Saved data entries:
....................
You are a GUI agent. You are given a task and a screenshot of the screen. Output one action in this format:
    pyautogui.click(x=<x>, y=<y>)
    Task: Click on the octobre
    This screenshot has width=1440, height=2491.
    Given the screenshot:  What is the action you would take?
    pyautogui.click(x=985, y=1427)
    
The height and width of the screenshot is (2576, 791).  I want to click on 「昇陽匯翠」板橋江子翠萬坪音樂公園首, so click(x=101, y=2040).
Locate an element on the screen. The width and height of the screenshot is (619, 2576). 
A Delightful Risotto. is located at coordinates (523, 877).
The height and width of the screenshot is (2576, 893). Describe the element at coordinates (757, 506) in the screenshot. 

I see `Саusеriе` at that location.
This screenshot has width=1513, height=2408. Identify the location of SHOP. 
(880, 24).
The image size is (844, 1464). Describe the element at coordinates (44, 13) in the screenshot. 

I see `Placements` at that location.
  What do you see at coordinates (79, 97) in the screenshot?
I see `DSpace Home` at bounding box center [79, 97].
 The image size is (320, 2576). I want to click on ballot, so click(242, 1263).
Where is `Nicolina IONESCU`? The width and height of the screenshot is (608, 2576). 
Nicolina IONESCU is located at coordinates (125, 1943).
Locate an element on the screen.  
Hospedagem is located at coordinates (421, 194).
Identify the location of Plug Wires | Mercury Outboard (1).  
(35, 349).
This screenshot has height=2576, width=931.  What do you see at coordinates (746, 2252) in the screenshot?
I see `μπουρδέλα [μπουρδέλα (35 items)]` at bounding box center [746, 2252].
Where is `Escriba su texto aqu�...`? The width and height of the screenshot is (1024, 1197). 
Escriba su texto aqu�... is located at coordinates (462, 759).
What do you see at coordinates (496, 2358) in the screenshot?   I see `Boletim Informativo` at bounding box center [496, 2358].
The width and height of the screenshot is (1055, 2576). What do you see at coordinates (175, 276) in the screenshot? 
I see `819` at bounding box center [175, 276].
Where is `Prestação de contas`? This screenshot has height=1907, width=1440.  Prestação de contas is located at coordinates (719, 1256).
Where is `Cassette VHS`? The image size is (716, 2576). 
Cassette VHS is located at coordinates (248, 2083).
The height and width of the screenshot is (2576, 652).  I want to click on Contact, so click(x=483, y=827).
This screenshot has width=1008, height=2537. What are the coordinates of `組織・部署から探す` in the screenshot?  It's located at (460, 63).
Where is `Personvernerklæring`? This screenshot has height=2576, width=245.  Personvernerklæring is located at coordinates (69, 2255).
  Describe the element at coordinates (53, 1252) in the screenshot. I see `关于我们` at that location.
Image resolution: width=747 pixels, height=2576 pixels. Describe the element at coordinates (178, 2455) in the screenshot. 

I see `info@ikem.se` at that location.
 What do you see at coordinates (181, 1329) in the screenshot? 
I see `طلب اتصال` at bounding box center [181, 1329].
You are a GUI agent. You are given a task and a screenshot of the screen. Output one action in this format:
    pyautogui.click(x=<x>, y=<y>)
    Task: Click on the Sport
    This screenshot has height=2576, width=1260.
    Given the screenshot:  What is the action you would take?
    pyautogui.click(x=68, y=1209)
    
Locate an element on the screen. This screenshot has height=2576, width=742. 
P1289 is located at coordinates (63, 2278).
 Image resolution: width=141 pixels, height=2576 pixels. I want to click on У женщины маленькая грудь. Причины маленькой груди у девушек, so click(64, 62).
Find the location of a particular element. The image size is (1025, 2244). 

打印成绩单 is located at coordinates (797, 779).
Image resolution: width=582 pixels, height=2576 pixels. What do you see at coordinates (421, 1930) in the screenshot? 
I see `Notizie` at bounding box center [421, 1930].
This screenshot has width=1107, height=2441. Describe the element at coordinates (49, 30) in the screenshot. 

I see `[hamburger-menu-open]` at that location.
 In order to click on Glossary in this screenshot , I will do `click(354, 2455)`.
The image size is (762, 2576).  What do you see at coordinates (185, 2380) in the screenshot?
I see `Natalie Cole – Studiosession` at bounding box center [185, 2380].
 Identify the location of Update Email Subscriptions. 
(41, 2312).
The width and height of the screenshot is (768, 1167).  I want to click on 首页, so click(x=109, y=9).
....................
▸ Task to carry out
Copy the records above exactly, leaving nothing out.

▸ Response to the task
You are a GUI agent. You are given a task and a screenshot of the screen. Output one action in this format:
    pyautogui.click(x=<x>, y=<y>)
    Task: Click on the octobre
    This screenshot has width=1440, height=2491.
    Given the screenshot:  What is the action you would take?
    pyautogui.click(x=985, y=1427)
    
The height and width of the screenshot is (2576, 791).  I want to click on 「昇陽匯翠」板橋江子翠萬坪音樂公園首, so click(x=101, y=2040).
Locate an element on the screen. The width and height of the screenshot is (619, 2576). 
A Delightful Risotto. is located at coordinates (523, 877).
The height and width of the screenshot is (2576, 893). Describe the element at coordinates (757, 506) in the screenshot. 

I see `Саusеriе` at that location.
This screenshot has width=1513, height=2408. Identify the location of SHOP. 
(880, 24).
The image size is (844, 1464). Describe the element at coordinates (44, 13) in the screenshot. 

I see `Placements` at that location.
  What do you see at coordinates (79, 97) in the screenshot?
I see `DSpace Home` at bounding box center [79, 97].
 The image size is (320, 2576). I want to click on ballot, so click(242, 1263).
Where is `Nicolina IONESCU`? The width and height of the screenshot is (608, 2576). 
Nicolina IONESCU is located at coordinates (125, 1943).
Locate an element on the screen.  
Hospedagem is located at coordinates (421, 194).
Identify the location of Plug Wires | Mercury Outboard (1).  
(35, 349).
This screenshot has height=2576, width=931.  What do you see at coordinates (746, 2252) in the screenshot?
I see `μπουρδέλα [μπουρδέλα (35 items)]` at bounding box center [746, 2252].
Where is `Escriba su texto aqu�...`? The width and height of the screenshot is (1024, 1197). 
Escriba su texto aqu�... is located at coordinates (462, 759).
What do you see at coordinates (496, 2358) in the screenshot?   I see `Boletim Informativo` at bounding box center [496, 2358].
The width and height of the screenshot is (1055, 2576). What do you see at coordinates (175, 276) in the screenshot? 
I see `819` at bounding box center [175, 276].
Where is `Prestação de contas`? This screenshot has height=1907, width=1440.  Prestação de contas is located at coordinates (719, 1256).
Where is `Cassette VHS`? The image size is (716, 2576). 
Cassette VHS is located at coordinates (248, 2083).
The height and width of the screenshot is (2576, 652).  I want to click on Contact, so click(x=483, y=827).
This screenshot has width=1008, height=2537. What are the coordinates of `組織・部署から探す` in the screenshot?  It's located at (460, 63).
Where is `Personvernerklæring`? This screenshot has height=2576, width=245.  Personvernerklæring is located at coordinates (69, 2255).
  Describe the element at coordinates (53, 1252) in the screenshot. I see `关于我们` at that location.
Image resolution: width=747 pixels, height=2576 pixels. Describe the element at coordinates (178, 2455) in the screenshot. 

I see `info@ikem.se` at that location.
 What do you see at coordinates (181, 1329) in the screenshot? 
I see `طلب اتصال` at bounding box center [181, 1329].
You are a GUI agent. You are given a task and a screenshot of the screen. Output one action in this format:
    pyautogui.click(x=<x>, y=<y>)
    Task: Click on the Sport
    This screenshot has height=2576, width=1260.
    Given the screenshot:  What is the action you would take?
    pyautogui.click(x=68, y=1209)
    
Locate an element on the screen. This screenshot has height=2576, width=742. 
P1289 is located at coordinates (63, 2278).
 Image resolution: width=141 pixels, height=2576 pixels. I want to click on У женщины маленькая грудь. Причины маленькой груди у девушек, so click(64, 62).
Find the location of a particular element. The image size is (1025, 2244). 

打印成绩单 is located at coordinates (797, 779).
Image resolution: width=582 pixels, height=2576 pixels. What do you see at coordinates (421, 1930) in the screenshot? 
I see `Notizie` at bounding box center [421, 1930].
This screenshot has width=1107, height=2441. Describe the element at coordinates (49, 30) in the screenshot. 

I see `[hamburger-menu-open]` at that location.
 In order to click on Glossary in this screenshot , I will do `click(354, 2455)`.
The image size is (762, 2576).  What do you see at coordinates (185, 2380) in the screenshot?
I see `Natalie Cole – Studiosession` at bounding box center [185, 2380].
 Identify the location of Update Email Subscriptions. 
(41, 2312).
The width and height of the screenshot is (768, 1167).  I want to click on 首页, so click(x=109, y=9).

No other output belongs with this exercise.